Logical Networking Known Issues
  • Issue 1769922: NSX Controller cluster plane might show internal IP address 172.17.0.1 on vSphere Client rather than actual IP address
    On vSphere Client, the IP address for NSX Controllers is incorrectly shown as 172.17.0.1 rather than the actual IP address. For NSX Manager, the IP address is shown correctly.

    Workaround: None needed. This cosmetic issue does not affect any functionality.

  • Issue 1771626: Changing the IP address of the NSX Controller node is not supported

    Workaround: Redeploy the NSX Controller cluster.

  • Issue 1940046: When the same static route is added and advertised in multiple Tier-1 logical routers, east-west traffic fails

    If the same static route is added and advertised in multiple Tier-1 logical routers, east-west traffic fails.

    Workaround: Static routes should be advertised only from the originating Tier-1 logical router if the prefix resides behind a connected network of the Tier-1 distributed router.

  • Issue 1753468: Enabling Spanning Tree Protocol (STP) on bridged VLAN causes the bridge cluster status to display as down
    When STP is enabled on VLANs that are used for bridging with LACP teaming, the physical switch port-channel is blocked resulting in the bridge cluster on the ESX host to display as down.
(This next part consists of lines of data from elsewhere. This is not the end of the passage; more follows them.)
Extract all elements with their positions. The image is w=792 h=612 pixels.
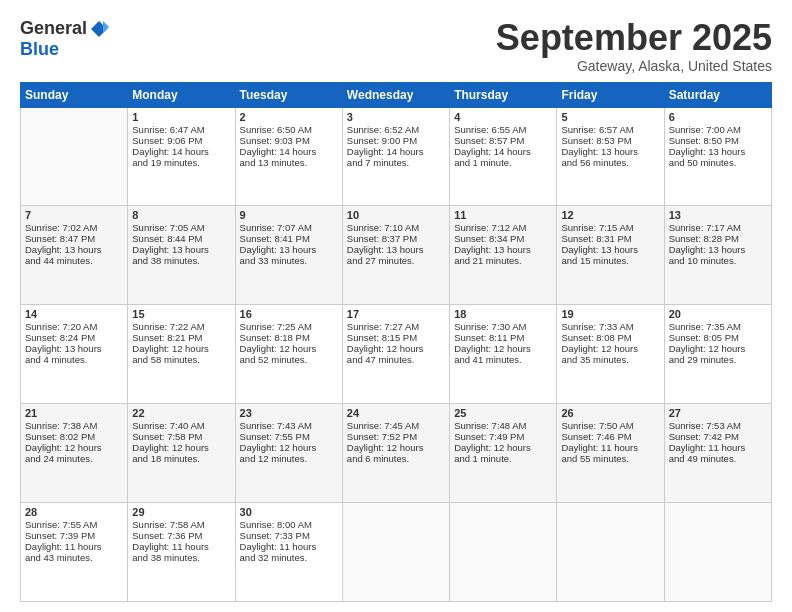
- page: General Blue September 2025 Gateway, Ala…: [0, 0, 792, 612]
- day-info-line: Daylight: 12 hours: [347, 442, 445, 453]
- day-info-line: and 1 minute.: [454, 157, 552, 168]
- month-title: September 2025: [496, 18, 772, 58]
- day-number: 29: [132, 506, 230, 518]
- day-info-line: Sunrise: 7:10 AM: [347, 222, 445, 233]
- day-number: 27: [669, 407, 767, 419]
- calendar-cell: 2Sunrise: 6:50 AMSunset: 9:03 PMDaylight…: [235, 107, 342, 206]
- day-info-line: Daylight: 13 hours: [347, 244, 445, 255]
- day-number: 3: [347, 111, 445, 123]
- calendar-cell: 4Sunrise: 6:55 AMSunset: 8:57 PMDaylight…: [450, 107, 557, 206]
- week-row-2: 7Sunrise: 7:02 AMSunset: 8:47 PMDaylight…: [21, 206, 772, 305]
- calendar-cell: [21, 107, 128, 206]
- header: General Blue September 2025 Gateway, Ala…: [20, 18, 772, 74]
- day-number: 2: [240, 111, 338, 123]
- day-info-line: Sunrise: 8:00 AM: [240, 519, 338, 530]
- day-info-line: Sunrise: 7:15 AM: [561, 222, 659, 233]
- day-number: 9: [240, 209, 338, 221]
- day-info-line: Sunset: 7:39 PM: [25, 530, 123, 541]
- day-number: 21: [25, 407, 123, 419]
- calendar-cell: [664, 503, 771, 602]
- day-number: 19: [561, 308, 659, 320]
- day-info-line: Sunset: 8:50 PM: [669, 135, 767, 146]
- calendar-cell: 24Sunrise: 7:45 AMSunset: 7:52 PMDayligh…: [342, 404, 449, 503]
- day-info-line: Daylight: 13 hours: [25, 343, 123, 354]
- day-info-line: Sunrise: 7:07 AM: [240, 222, 338, 233]
- day-info-line: Sunrise: 6:50 AM: [240, 124, 338, 135]
- weekday-wednesday: Wednesday: [342, 82, 449, 107]
- day-info-line: Daylight: 11 hours: [240, 541, 338, 552]
- day-info-line: Sunrise: 7:25 AM: [240, 321, 338, 332]
- day-info-line: and 32 minutes.: [240, 552, 338, 563]
- day-info-line: Sunset: 7:42 PM: [669, 431, 767, 442]
- day-info-line: Daylight: 11 hours: [561, 442, 659, 453]
- week-row-4: 21Sunrise: 7:38 AMSunset: 8:02 PMDayligh…: [21, 404, 772, 503]
- day-info-line: and 49 minutes.: [669, 453, 767, 464]
- day-info-line: and 12 minutes.: [240, 453, 338, 464]
- day-info-line: Sunrise: 7:05 AM: [132, 222, 230, 233]
- day-info-line: Sunrise: 7:55 AM: [25, 519, 123, 530]
- calendar-cell: [450, 503, 557, 602]
- day-info-line: Daylight: 12 hours: [454, 343, 552, 354]
- day-number: 26: [561, 407, 659, 419]
- day-info-line: Daylight: 12 hours: [132, 442, 230, 453]
- calendar-cell: 5Sunrise: 6:57 AMSunset: 8:53 PMDaylight…: [557, 107, 664, 206]
- day-info-line: and 58 minutes.: [132, 354, 230, 365]
- calendar-table: SundayMondayTuesdayWednesdayThursdayFrid…: [20, 82, 772, 602]
- day-info-line: and 56 minutes.: [561, 157, 659, 168]
- day-number: 7: [25, 209, 123, 221]
- day-info-line: Daylight: 11 hours: [25, 541, 123, 552]
- day-info-line: and 35 minutes.: [561, 354, 659, 365]
- day-info-line: Sunrise: 7:00 AM: [669, 124, 767, 135]
- day-info-line: Sunrise: 7:38 AM: [25, 420, 123, 431]
- calendar-cell: 19Sunrise: 7:33 AMSunset: 8:08 PMDayligh…: [557, 305, 664, 404]
- day-info-line: Sunrise: 7:20 AM: [25, 321, 123, 332]
- calendar-cell: 8Sunrise: 7:05 AMSunset: 8:44 PMDaylight…: [128, 206, 235, 305]
- day-info-line: Sunset: 8:31 PM: [561, 233, 659, 244]
- day-info-line: Sunset: 7:36 PM: [132, 530, 230, 541]
- day-info-line: Daylight: 13 hours: [669, 244, 767, 255]
- day-info-line: and 43 minutes.: [25, 552, 123, 563]
- day-number: 20: [669, 308, 767, 320]
- calendar-cell: 15Sunrise: 7:22 AMSunset: 8:21 PMDayligh…: [128, 305, 235, 404]
- day-info-line: and 52 minutes.: [240, 354, 338, 365]
- day-info-line: Sunset: 8:24 PM: [25, 332, 123, 343]
- day-number: 14: [25, 308, 123, 320]
- day-info-line: and 10 minutes.: [669, 255, 767, 266]
- calendar-cell: 29Sunrise: 7:58 AMSunset: 7:36 PMDayligh…: [128, 503, 235, 602]
- day-number: 15: [132, 308, 230, 320]
- day-info-line: and 38 minutes.: [132, 255, 230, 266]
- day-info-line: Sunset: 8:47 PM: [25, 233, 123, 244]
- day-info-line: and 41 minutes.: [454, 354, 552, 365]
- calendar-cell: 21Sunrise: 7:38 AMSunset: 8:02 PMDayligh…: [21, 404, 128, 503]
- title-block: September 2025 Gateway, Alaska, United S…: [496, 18, 772, 74]
- day-info-line: Sunset: 8:08 PM: [561, 332, 659, 343]
- day-info-line: Sunset: 7:58 PM: [132, 431, 230, 442]
- day-info-line: and 27 minutes.: [347, 255, 445, 266]
- calendar-cell: 3Sunrise: 6:52 AMSunset: 9:00 PMDaylight…: [342, 107, 449, 206]
- day-info-line: and 1 minute.: [454, 453, 552, 464]
- logo-icon: [89, 19, 109, 39]
- day-info-line: Sunset: 8:21 PM: [132, 332, 230, 343]
- location-subtitle: Gateway, Alaska, United States: [496, 58, 772, 74]
- day-number: 12: [561, 209, 659, 221]
- day-number: 16: [240, 308, 338, 320]
- weekday-friday: Friday: [557, 82, 664, 107]
- day-info-line: Sunset: 7:46 PM: [561, 431, 659, 442]
- day-info-line: Sunrise: 6:47 AM: [132, 124, 230, 135]
- day-info-line: and 7 minutes.: [347, 157, 445, 168]
- day-info-line: Sunset: 7:49 PM: [454, 431, 552, 442]
- day-number: 10: [347, 209, 445, 221]
- day-info-line: Sunrise: 7:45 AM: [347, 420, 445, 431]
- calendar-cell: [342, 503, 449, 602]
- day-number: 30: [240, 506, 338, 518]
- day-info-line: and 15 minutes.: [561, 255, 659, 266]
- day-info-line: Daylight: 14 hours: [240, 146, 338, 157]
- calendar-cell: [557, 503, 664, 602]
- day-info-line: Sunrise: 6:55 AM: [454, 124, 552, 135]
- calendar-cell: 20Sunrise: 7:35 AMSunset: 8:05 PMDayligh…: [664, 305, 771, 404]
- weekday-monday: Monday: [128, 82, 235, 107]
- day-info-line: Sunrise: 7:17 AM: [669, 222, 767, 233]
- day-info-line: Daylight: 12 hours: [132, 343, 230, 354]
- day-info-line: Sunrise: 7:58 AM: [132, 519, 230, 530]
- day-info-line: Daylight: 14 hours: [454, 146, 552, 157]
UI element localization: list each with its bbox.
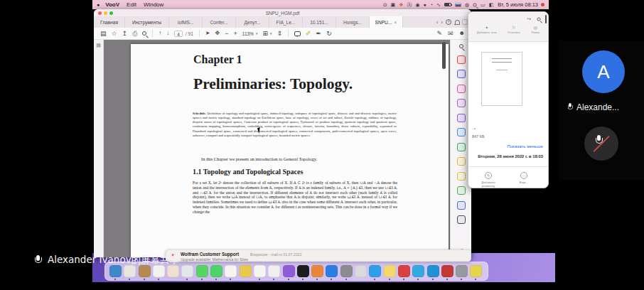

    Workaround: Disable STP or enable the BPDU filter and BPDU guard.

  • Issue 1753468: Tier-0 logical router does not aggregate the routes, instead the logical router redistributes them individually
    Tier-0 logical router does not perform route aggregation for a prefix which does not cover all the sub-prefixes connected to it and instead the logical router distributes the routes separately

    Workaround: None.

  • Issue 1536251: Copying VMs from an ESX host to another ESX host which is attached to same logical switch is not supported
    Layer 2 network fails when a VM is copied from one ESX host and the same VM is registered on another ESX host

    Workaround: Use VM Cloning if the ESX host is part of Virtual Center.
    If you do copy a VM between ESX hosts, the external ID must be unique in the VM .vmx file for the layer 2 network to work.

  • Issue 1747485: Removing any uplink from the LAG interface brings all of the BFD protocol down and flaps BGP routes
    When any interface is deleted from the configured LAG interface, it brings all of the BFD protocol down and flaps BGP routes, which impacts traffic flow.

    Workaround: None.

  • Issue 1741929: In a KVM environment, when port mirroring is configured and truncation is enabled, jumbo packets from the source are sent in fragments but are re-assembled at the mirror destination

    Workaround: No workaround needed because the re-assembly is performed by the destination VM vNIC driver.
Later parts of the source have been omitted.